» **TASK DIRECTIONS**
Copy each entry below exactly. No images.

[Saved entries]
* * *
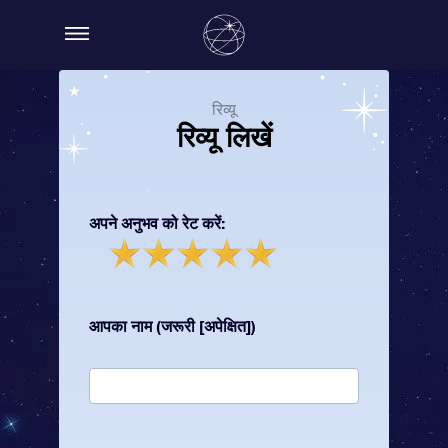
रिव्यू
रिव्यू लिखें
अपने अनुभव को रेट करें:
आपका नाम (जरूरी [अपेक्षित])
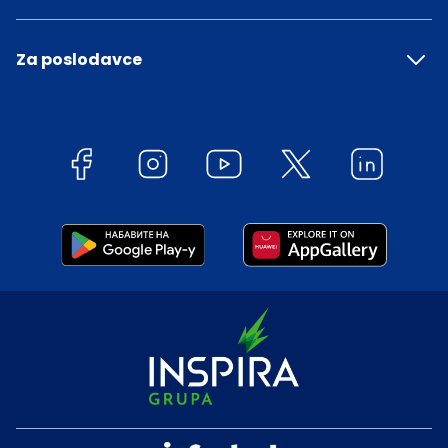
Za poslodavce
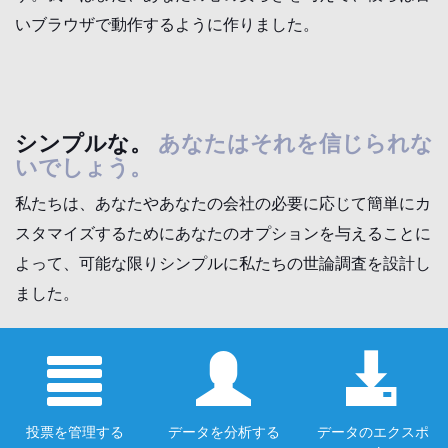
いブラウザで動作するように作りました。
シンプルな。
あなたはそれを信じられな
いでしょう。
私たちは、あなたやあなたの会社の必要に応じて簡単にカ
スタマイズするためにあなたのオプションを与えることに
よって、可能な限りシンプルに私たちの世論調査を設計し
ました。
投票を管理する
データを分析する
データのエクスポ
* * *
» **WRITTEN RESPONSE**
रिव्यू
रिव्यू लिखें
अपने अनुभव को रेट करें:
आपका नाम (जरूरी [अपेक्षित])
Za poslodavce
いブラウザで動作するように作りました。
シンプルな。
あなたはそれを信じられな
いでしょう。
私たちは、あなたやあなたの会社の必要に応じて簡単にカ
スタマイズするためにあなたのオプションを与えることに
よって、可能な限りシンプルに私たちの世論調査を設計し
ました。
投票を管理する
データを分析する
データのエクスポ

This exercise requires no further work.